Most of the good stuff comes before the end of the teaser, which is never a good sign.

-We're left with the impression at the end of the teaser that Vaughn and Sydney are about to do something devilishly clever to get out of being executed. But no, they're just lucky.

-Lauren's trying to patch up her relationship with Sydney, even as Vaughn continues with Jack's advice to be cruel. This would have opened up an interesting dynamic if Lauren was merely an NSC agent.

-Sark, please, please don't say 'a [Dan] Rather large de-TAIL'. It drives me insane. Still the least interesting, illest fitting regular in the show's history.

-Much more intelligently and perceptively than all the other plot-lines, we have the section where Jack doesn't have to actually kill Sloane to lose his trust.

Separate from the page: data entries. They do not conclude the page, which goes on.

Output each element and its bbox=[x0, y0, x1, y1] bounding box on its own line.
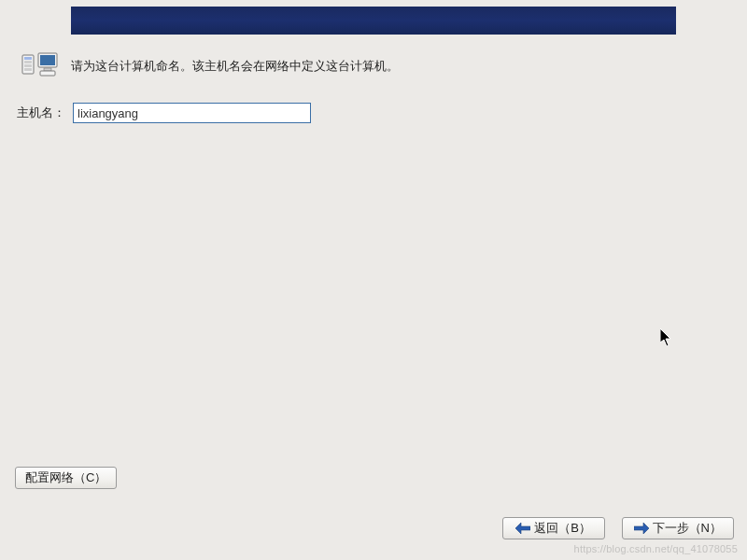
svg-rect-1 bbox=[24, 57, 32, 60]
mouse-cursor-icon bbox=[660, 329, 673, 347]
configure-network-label: 配置网络（C） bbox=[25, 469, 106, 486]
header-banner bbox=[71, 7, 676, 35]
arrow-right-icon bbox=[634, 523, 649, 534]
back-button[interactable]: 返回（B） bbox=[502, 517, 605, 539]
instruction-text: 请为这台计算机命名。该主机名会在网络中定义这台计算机。 bbox=[71, 58, 399, 75]
hostname-row: 主机名： bbox=[17, 103, 311, 123]
computers-icon bbox=[21, 51, 61, 79]
svg-rect-6 bbox=[40, 55, 55, 65]
footer-buttons: 返回（B） 下一步（N） bbox=[502, 517, 734, 539]
arrow-left-icon bbox=[515, 523, 530, 534]
svg-rect-8 bbox=[40, 71, 55, 76]
next-button-label: 下一步（N） bbox=[653, 520, 722, 537]
watermark-text: https://blog.csdn.net/qq_41078055 bbox=[574, 543, 738, 554]
hostname-input[interactable] bbox=[73, 103, 311, 123]
back-button-label: 返回（B） bbox=[534, 520, 591, 537]
next-button[interactable]: 下一步（N） bbox=[622, 517, 734, 539]
hostname-label: 主机名： bbox=[17, 105, 65, 121]
svg-rect-4 bbox=[24, 68, 32, 71]
configure-network-button[interactable]: 配置网络（C） bbox=[15, 467, 117, 489]
svg-rect-2 bbox=[24, 61, 32, 63]
svg-rect-3 bbox=[24, 64, 32, 67]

This was a clever B-plot; Katya acts as God to Jack's Abram and Sloane's Isaac- only to withdraw the sacrificial lamb from the slaughter at the last moment.

-Isabella Rossellini does nicely in a role where she's really not an Irina clone, which is good. I liked the two kisses at the end- one for Irina and one herself, we assume. Jack seems utterly baffled.

-And meanwhile, Vaughn finds out that Sydney slept with Will, which seems totally bizarre as a full disclosure. Maybe it's to pad out the utterly negligible plot-line that Sydney and Vaughn have to deal with here.

So one good, one bad. The Season continues to hobble on its one good leg.